Predrag Erak

Personal information
- Date of birth: 1 July 1970 (age 56)
- Place of birth: Travnik, SR Bosnia and Herzegovina, Yugoslavia
- Position: Defender

Youth career
- NK Vlašić Turbe

Senior career*
- Years: Team / Apps / (Gls)
- 1987–1990: Čelik Zenica / 65 / (3)
- 1990–1991: Hajduk Split / 22 / (0)
- 1991–1995: Iraklis / 100 / (4)
- 1995–1998: Apollon Athens / 82 / (5)
- 1998–2000: Aris / 23 / (0)
- 2000–2001: Atromitos / 4 / (1)
- 2001–2002: Sloga Kraljevo
- 2003: Zemun / 0 / (0)
- 2003–2004: Bačka BP
- Total:  / 296 / (13)

International career
- 1990: Yugoslavia U21 / 1 / (0)

Managerial career
- 2008–2013: APOEL (assistant)
- 2013–2016: Al-Nasr (assistant)
- 2021–2023: Panathinaikos (assistant)
- 2024–: Greece (assistant)

= Predrag Erak =

Bosnian footballer (born 1970)

Predrag Erak (Предраг Ерак; born 1 July 1970) is a Bosnian football manager and former player.

==Playing career==
===Club===
Born in Travnik, SR Bosnia and Herzegovina, he started playing with NK Vlašić Turbe.
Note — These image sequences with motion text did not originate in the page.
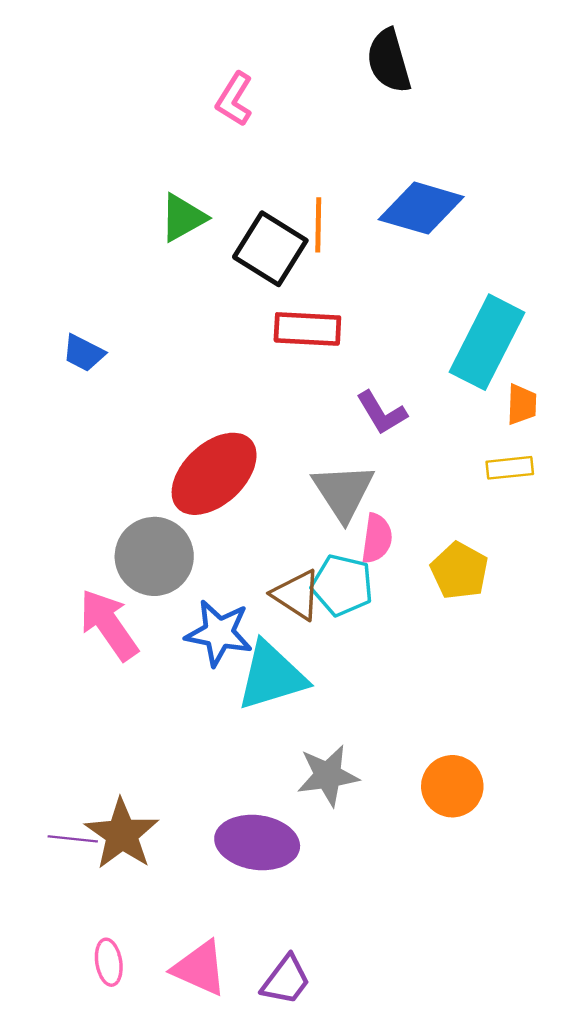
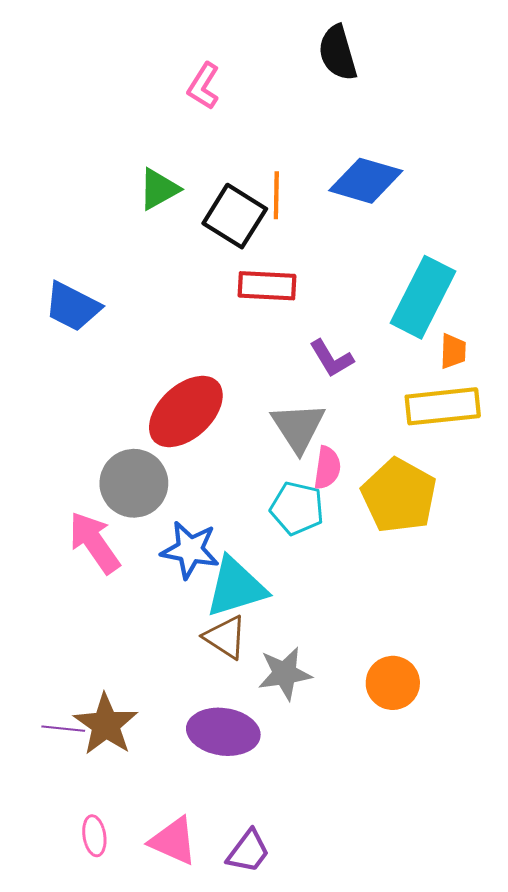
blue trapezoid: (84, 353) -> (73, 307), size x1.5
yellow rectangle: (510, 468) -> (443, 406), size x1.8
yellow pentagon: (459, 571) -> (399, 496), size x1.5
brown triangle: (297, 595) -> (225, 637), moved

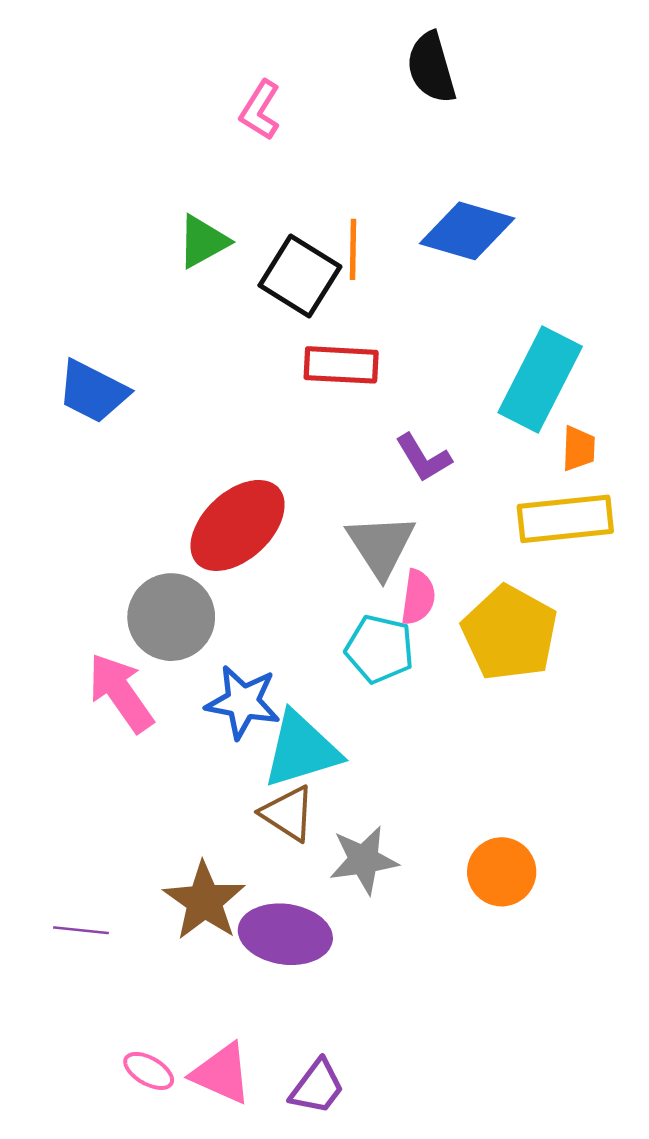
brown star: (106, 725) -> (204, 901), moved
pink ellipse: (94, 836) -> (149, 1071), moved, turned -51

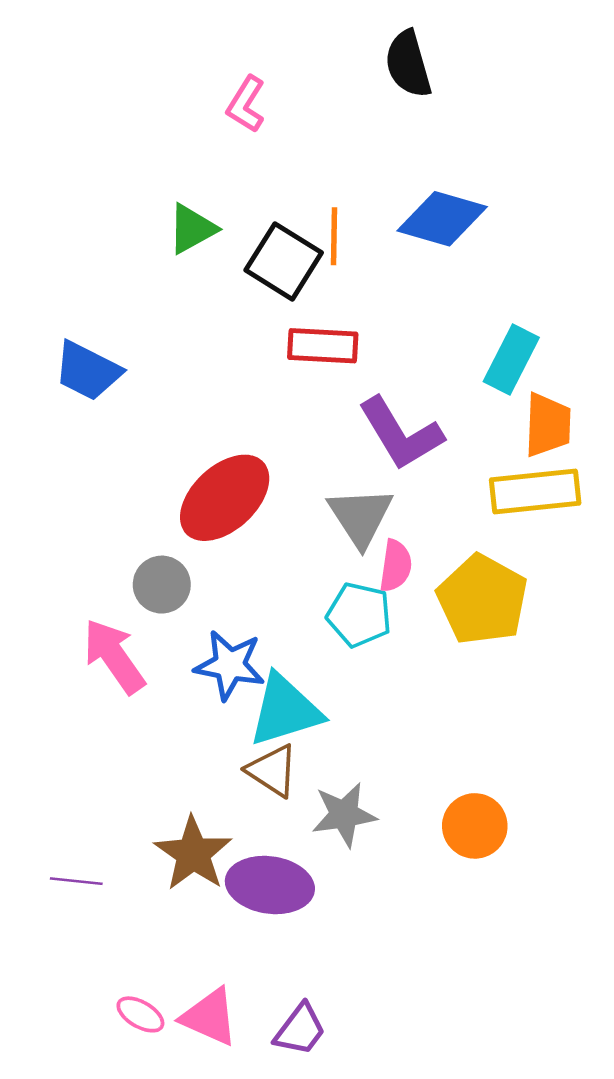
cyan rectangle: (540, 380) -> (511, 360), size x0.7
orange trapezoid: (579, 449) -> (548, 425), size x1.5
purple L-shape: (423, 458) -> (401, 434), size x1.6
gray circle: (171, 617) -> (162, 585), size x0.7

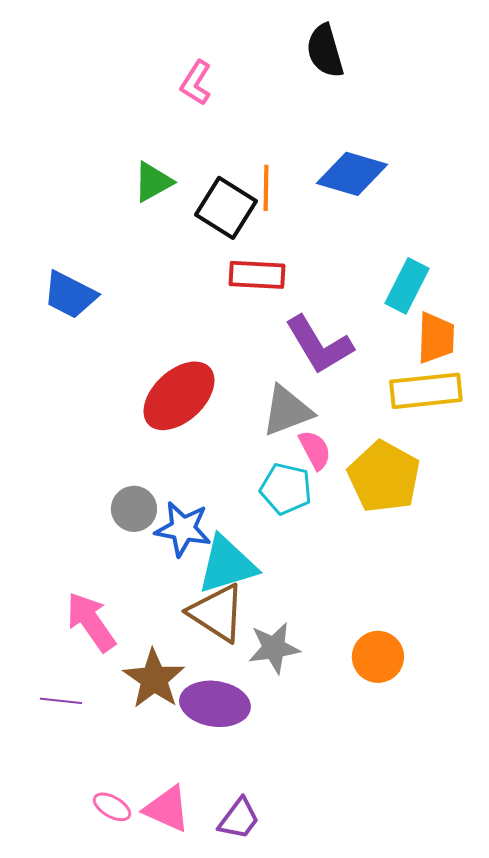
gray triangle: (360, 517) -> (287, 411), turned 42
pink semicircle: (396, 566) -> (315, 450), turned -36
gray circle: (162, 585) -> (134, 509), moved
pink arrow: (114, 656) -> (91, 622), moved
brown triangle: (272, 771) -> (217, 613), size x1.4

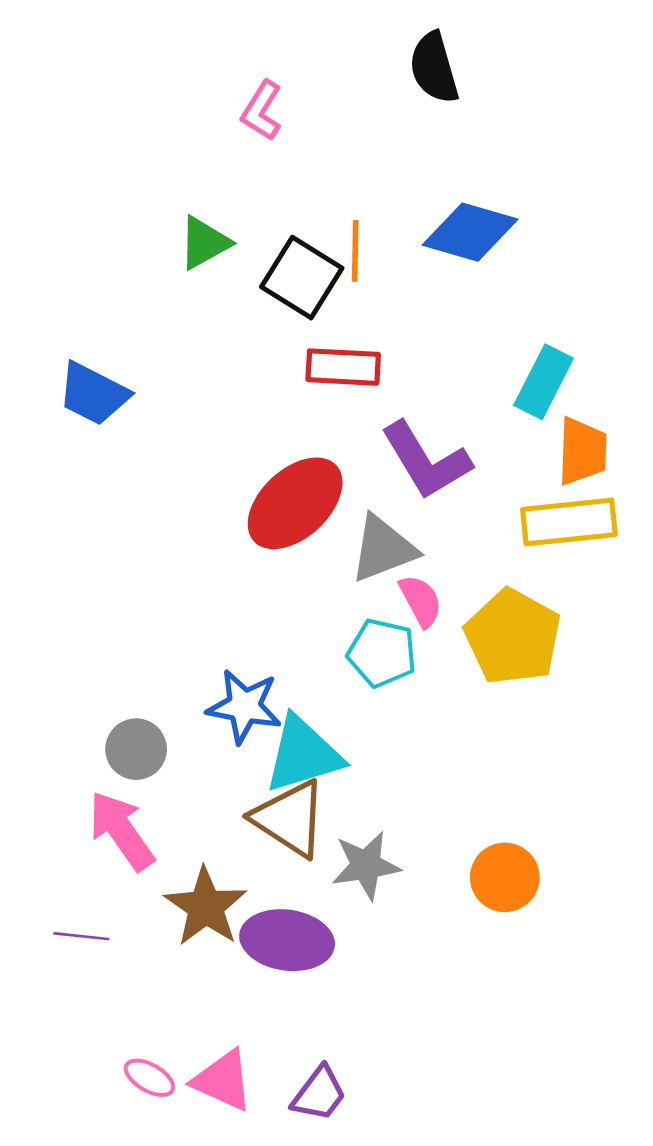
red ellipse: (179, 396) -> (295, 503), moved
gray circle: (134, 509) -> (136, 749), moved

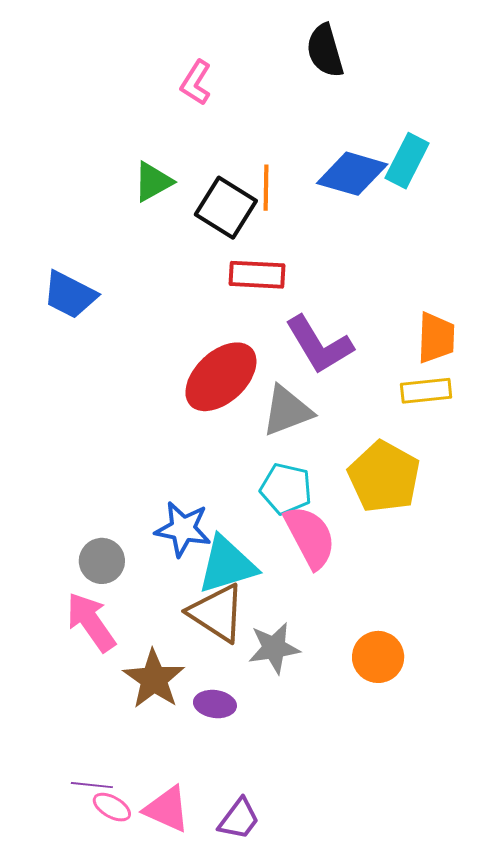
cyan rectangle: (544, 382) -> (407, 161), moved
yellow rectangle: (569, 522) -> (426, 391), size x0.7
pink semicircle: (421, 601) -> (310, 537), moved, size x1.6
purple line: (81, 936) -> (92, 785), moved
purple ellipse: (287, 940) -> (215, 704), size x0.6

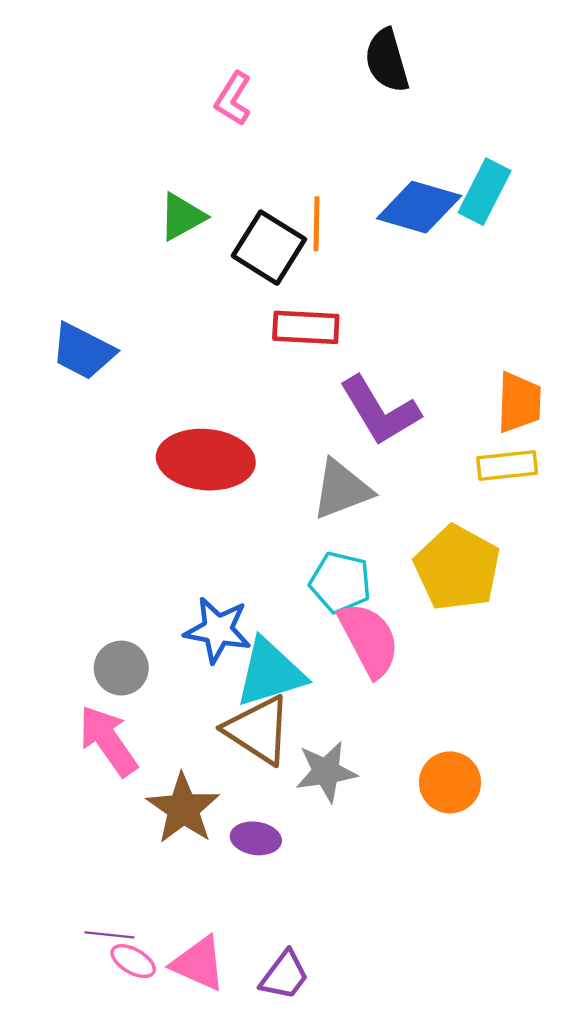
red ellipse: (221, 377) -> (206, 460), moved, turned 48

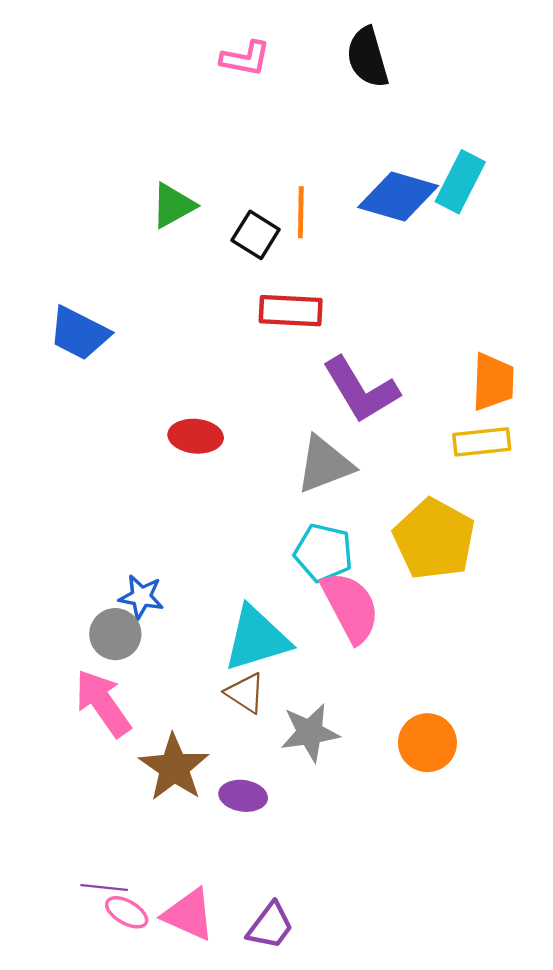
pink L-shape: (233, 99) -> (245, 58), moved, turned -111
black square: (269, 248) -> (256, 235), size x0.7
red ellipse: (206, 460) -> (196, 436), size x0.6
blue star: (218, 630) -> (141, 597), moved, size x0.7
brown triangle: (258, 730) -> (245, 693), size x0.6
Then he played for Čelik Zenica and Hajduk Split in the Yugoslav First League. In 1991, he moved to Greece where he played during the entire decade of the 1990s, first with Iraklis, and then with Apollon Athens, Aris and Atromitos, returning in 2001 to play in Serbia with Sloga Kraljevo and Zemun.

===International===
He played for Yugoslavia U21 in 1990.

==Managerial career==
Since 2008, he has been working with Ivan Jovanović as assistant manager (2008–2013 at APOEL, 2013–2016 at Al-Nasr Dubai, 2021–2023 at Panathinaikos, and since 2024 with Greece).